Share this

Nov 14, 2007

On the international media's perspective

Inspired (rather indirectly) by recent posts by Bent, The Only Readhead in Taiwan, and Michael Turton, I've made a little chart that I think demonstrates the main reason the international media has such a warped view of the Taiwan situation -- because they still largely see it in terms of the civil war mentality that dominated the international debate and research for decades, as well as US policy. They never really saw things as Taiwan does, from the inside. Here's the chart -- click for enlargement:


I do this to point out there is something more besides "using the China angle" in stories or pro-China bias involved in this problem of Taiwan's portrayal in the international media. It's also a historical problem that essentially requires reeducation (not through forced labor!) to fix.

2 comments:

Robert said...

A-gu, I think this is one of the biggest problems when it comes to how Taiwan's initiatives are viewed from abroad.

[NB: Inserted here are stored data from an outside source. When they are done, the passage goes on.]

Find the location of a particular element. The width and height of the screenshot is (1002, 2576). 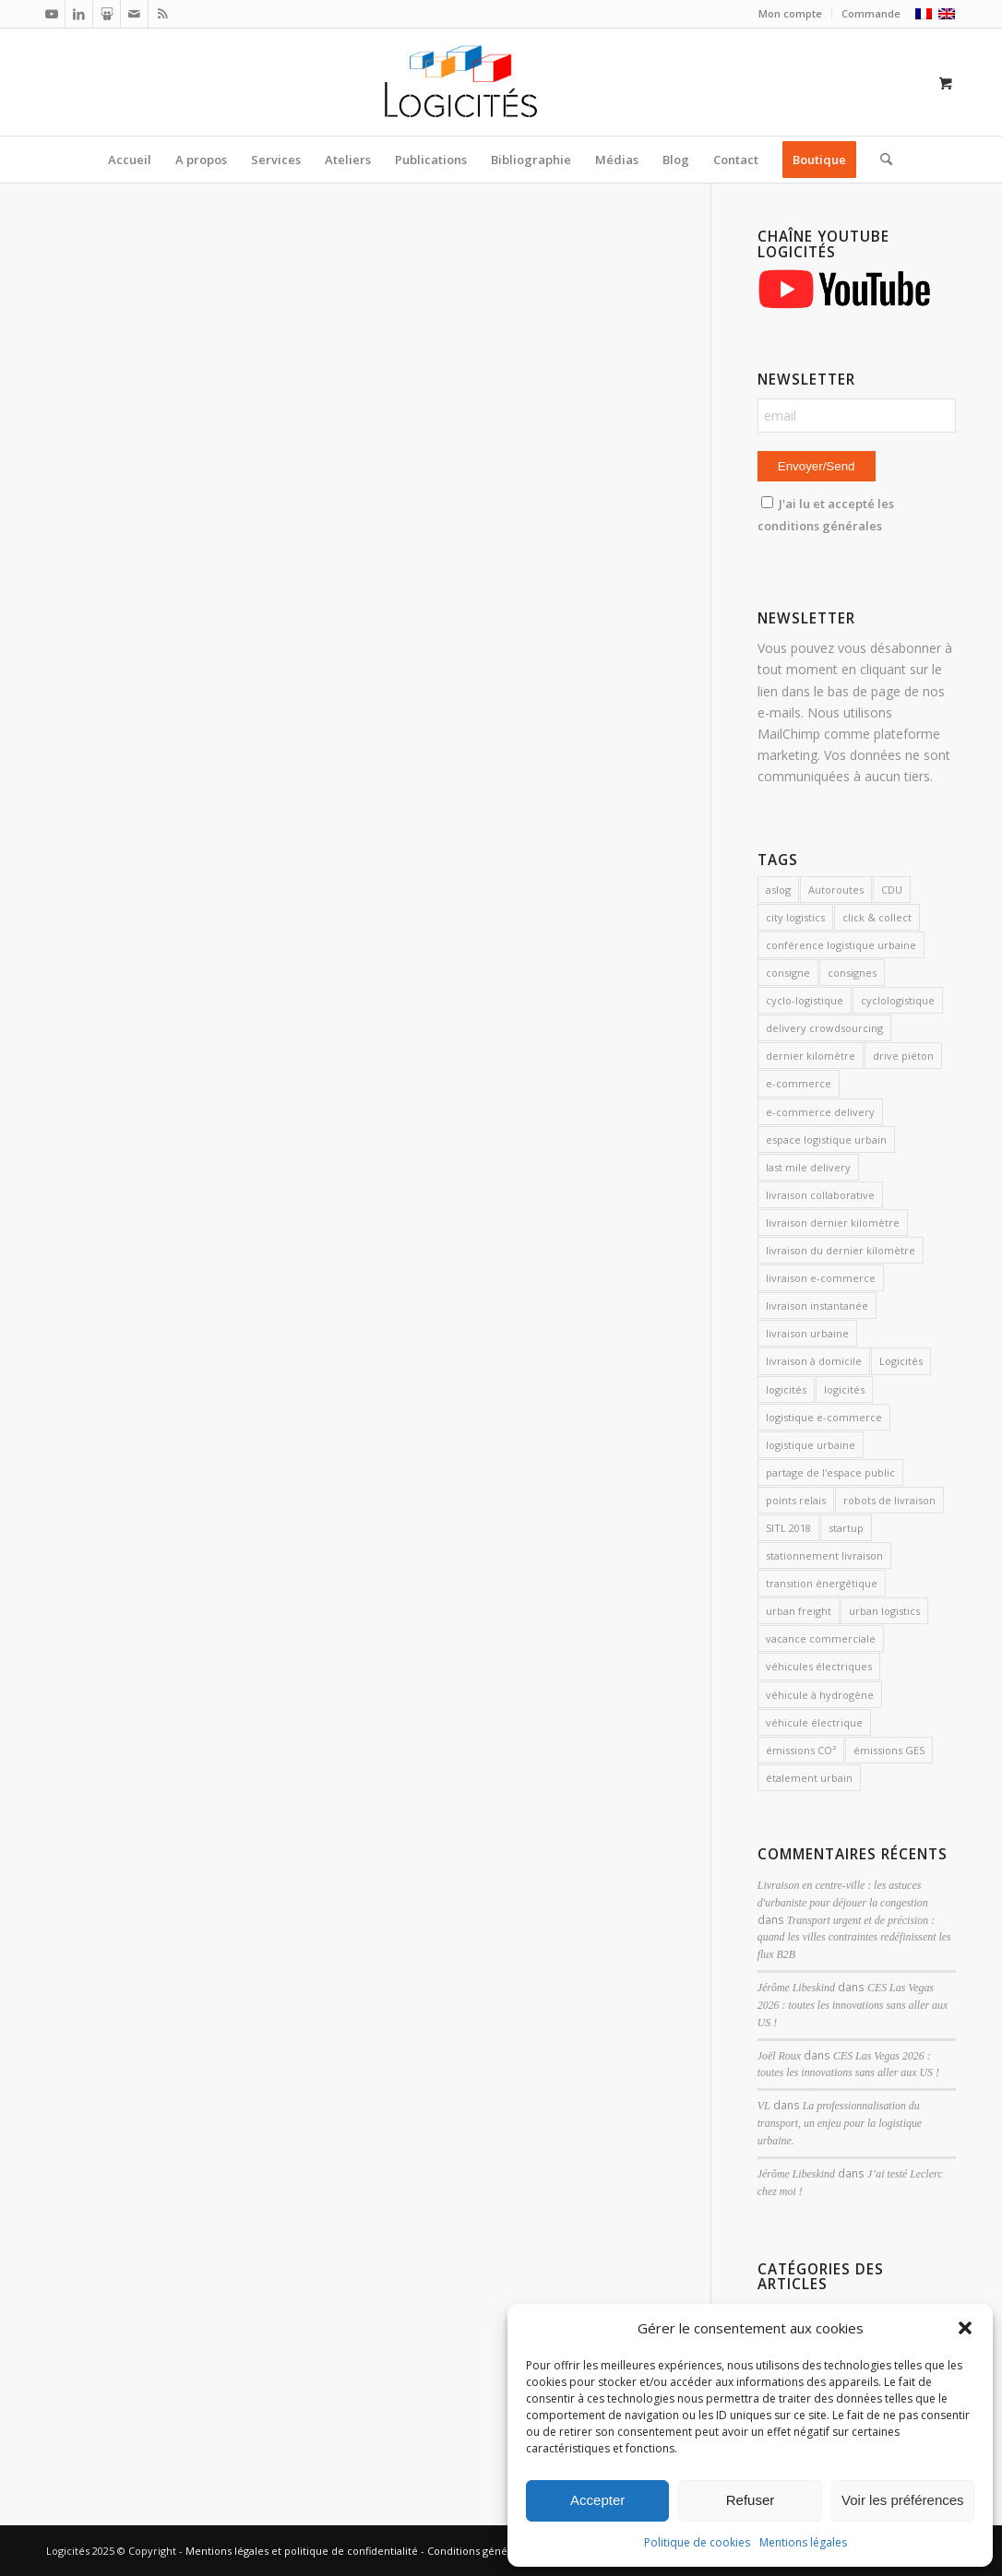 Conditions générales de vente is located at coordinates (503, 2551).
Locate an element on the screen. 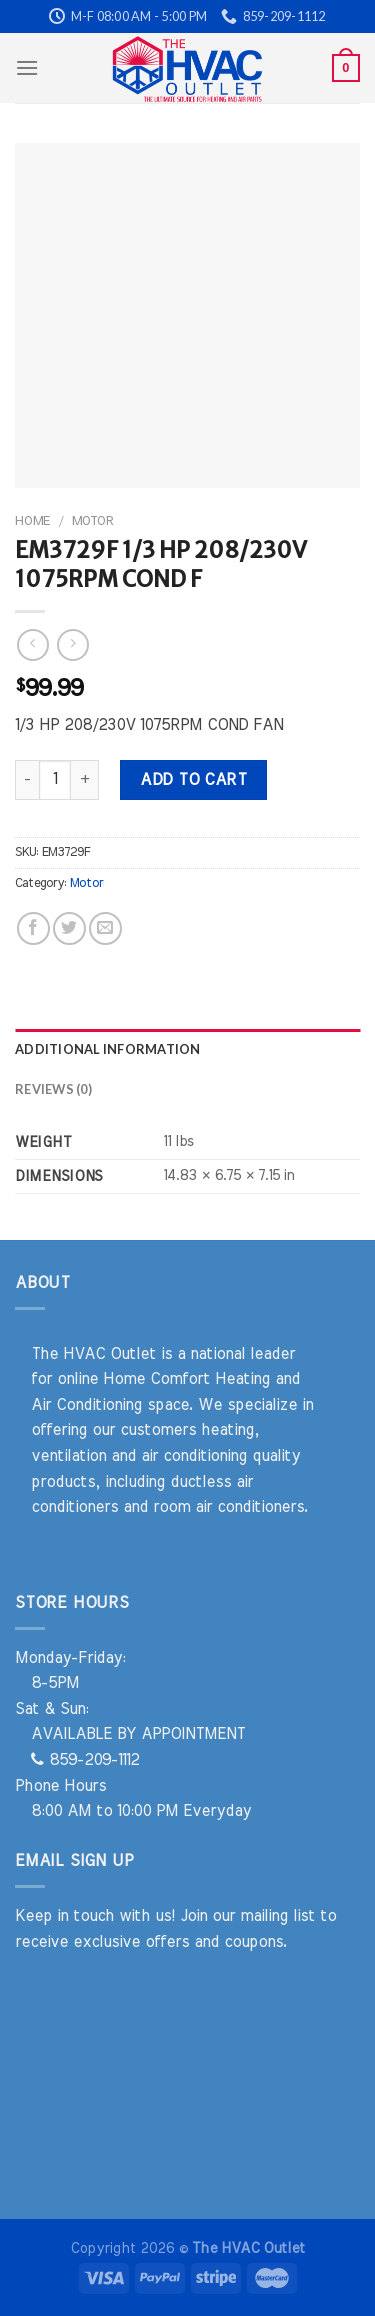 The height and width of the screenshot is (2316, 375). Motor is located at coordinates (92, 521).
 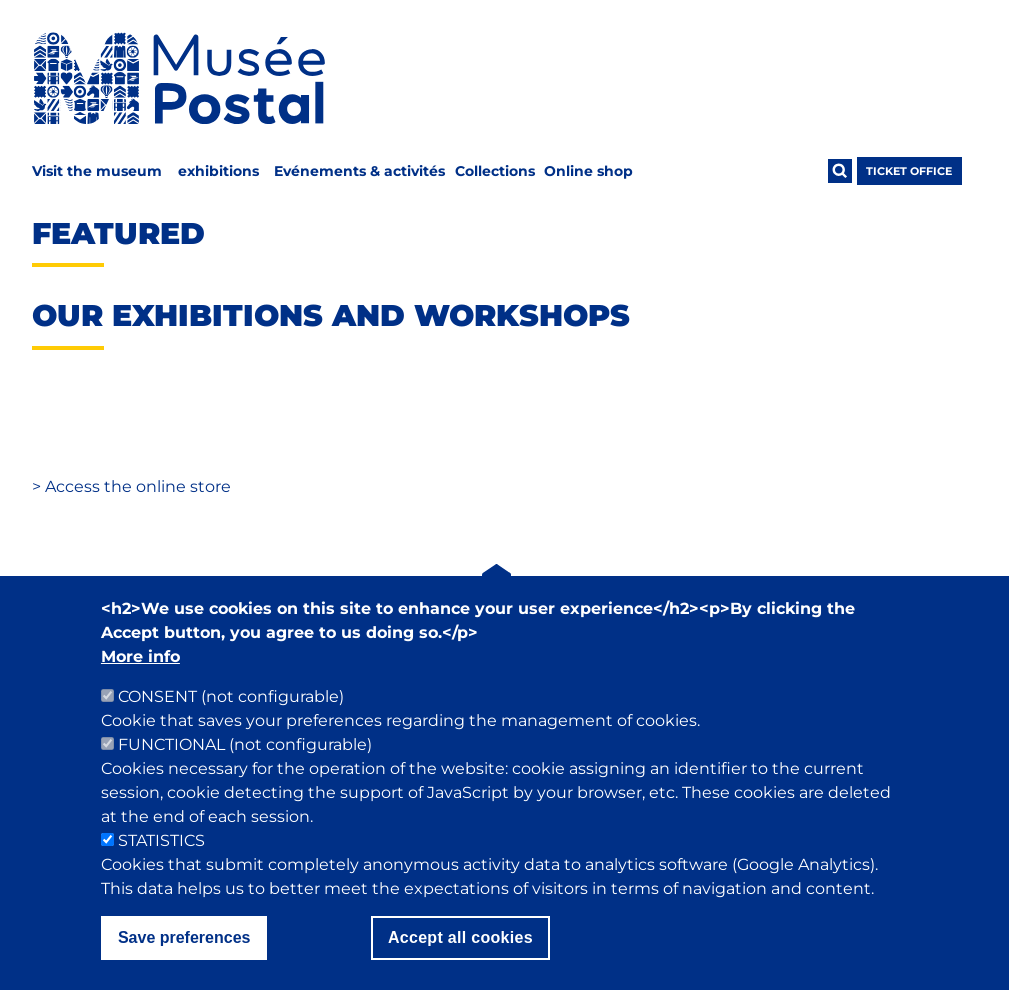 I want to click on Save preferences, so click(x=184, y=967).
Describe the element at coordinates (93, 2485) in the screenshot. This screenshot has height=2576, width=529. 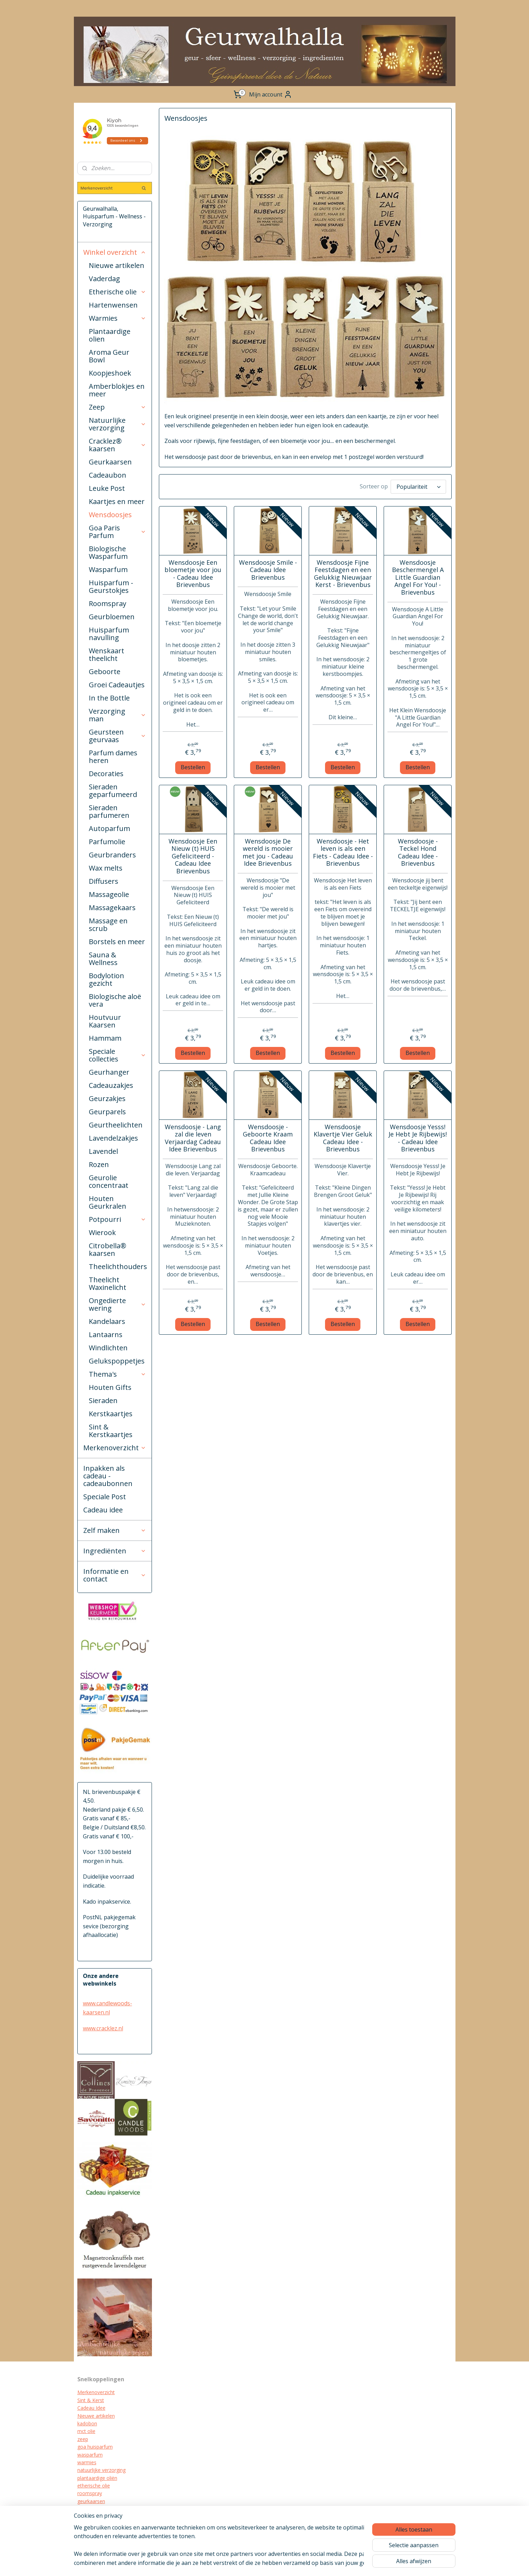 I see `etherische olie` at that location.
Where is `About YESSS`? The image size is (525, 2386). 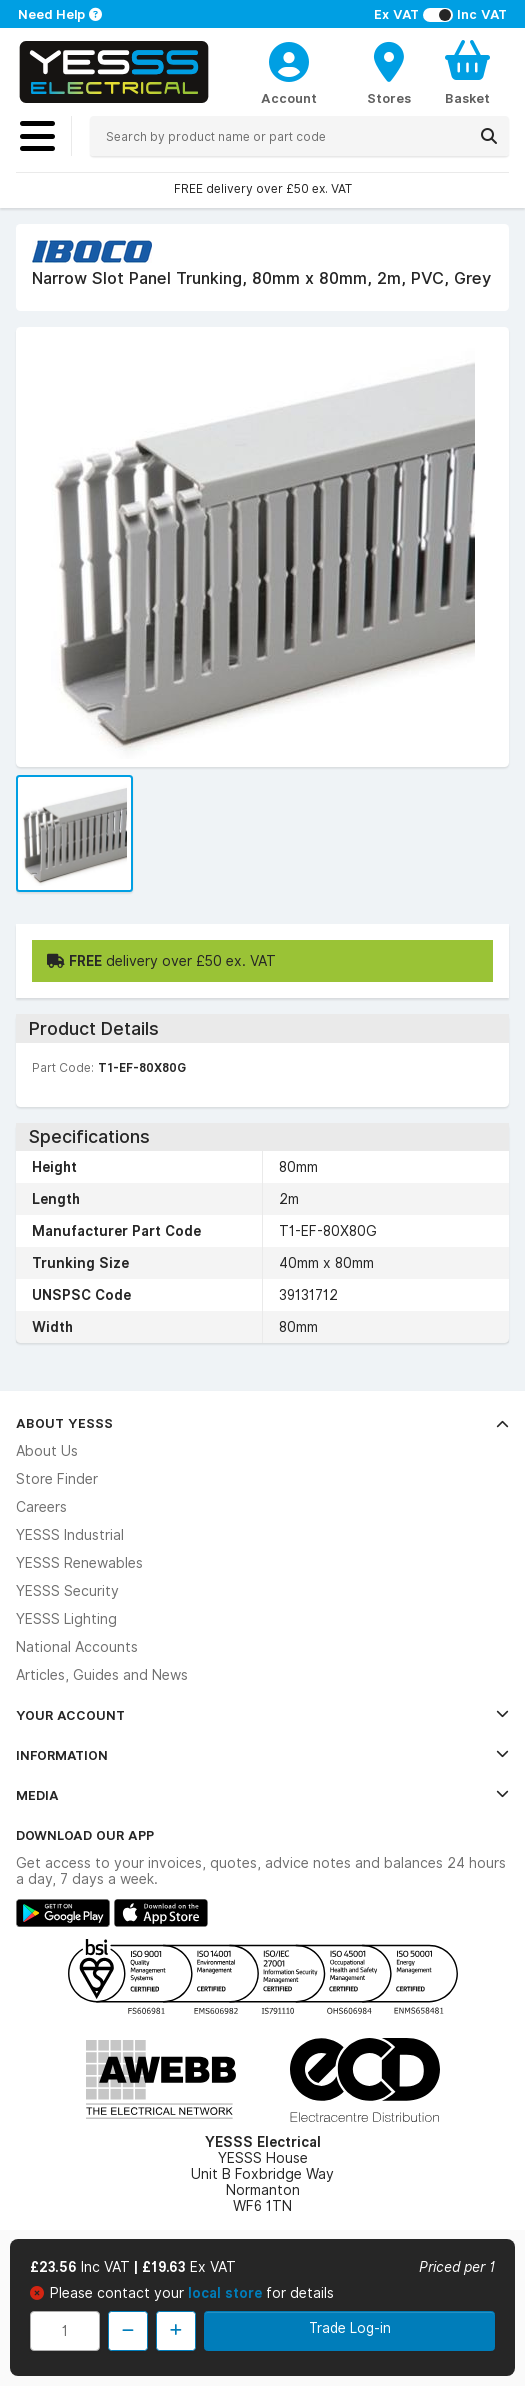 About YESSS is located at coordinates (262, 1423). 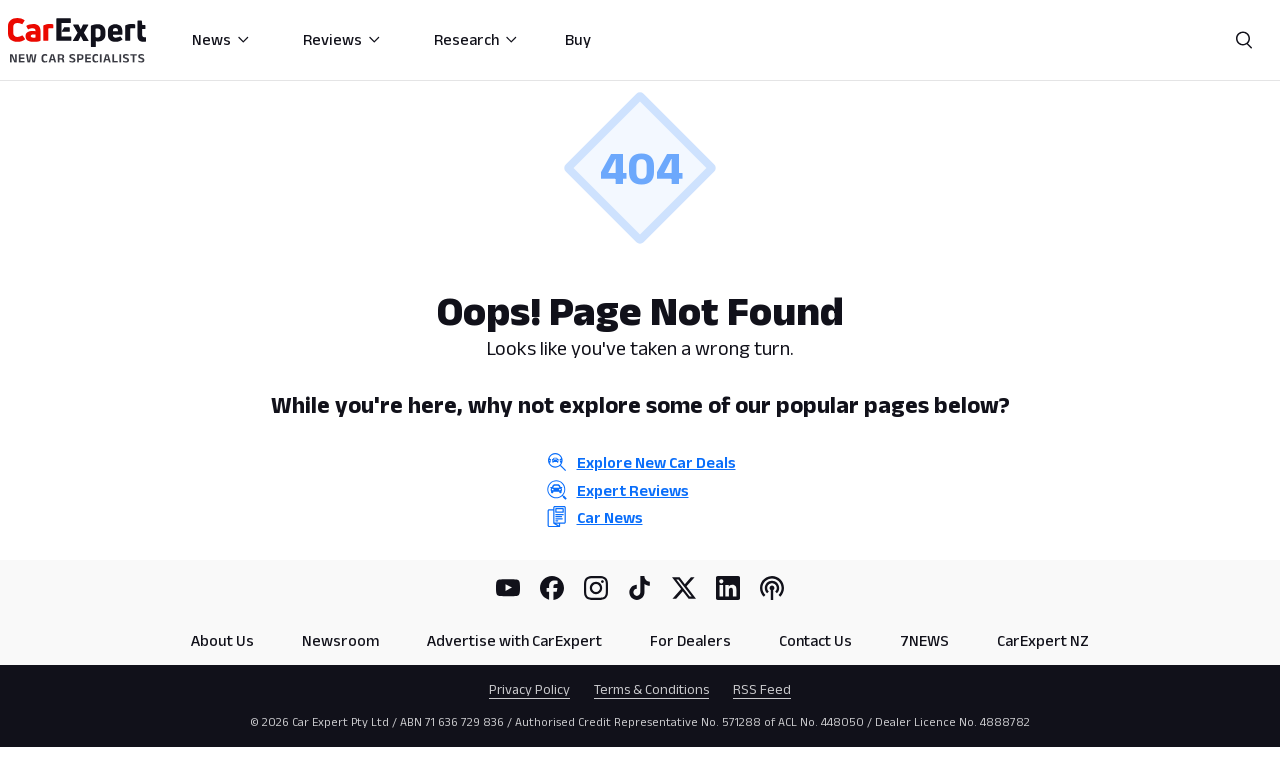 This screenshot has height=771, width=1280. I want to click on CarExpert NZ, so click(1043, 640).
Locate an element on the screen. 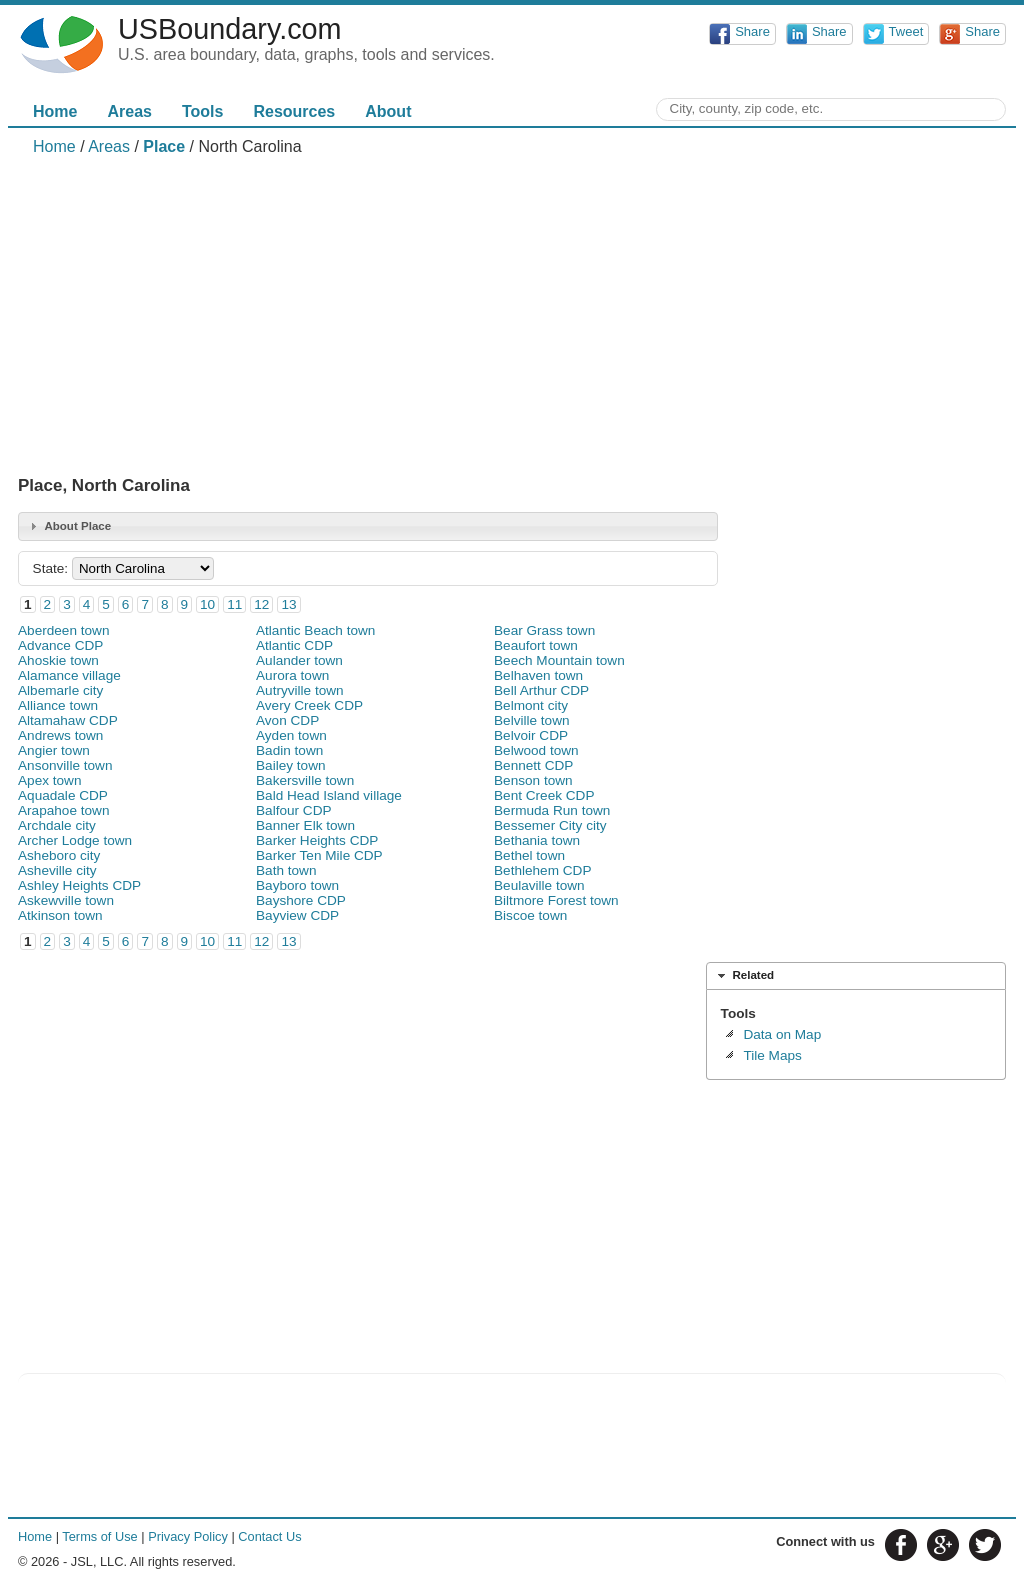 The height and width of the screenshot is (1584, 1024). Andrews town is located at coordinates (60, 735).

At the recent conference on the UN Referendum, I asked Boris Voyer from IRI-Asia about this, how that one sentence about a "split" shows up in every article you read about Taiwan, and he said that, while there are currently projects underway to change this and to spread awareness, none of them are organized, none having a real clear objective.

It's a shame.

阿牛 said...

I agree. This is fundamentally a historic problem. You can't have two sides blasting rhetoric for 20 years about taking the other side over and expect everyone to just shift perspective once that ends.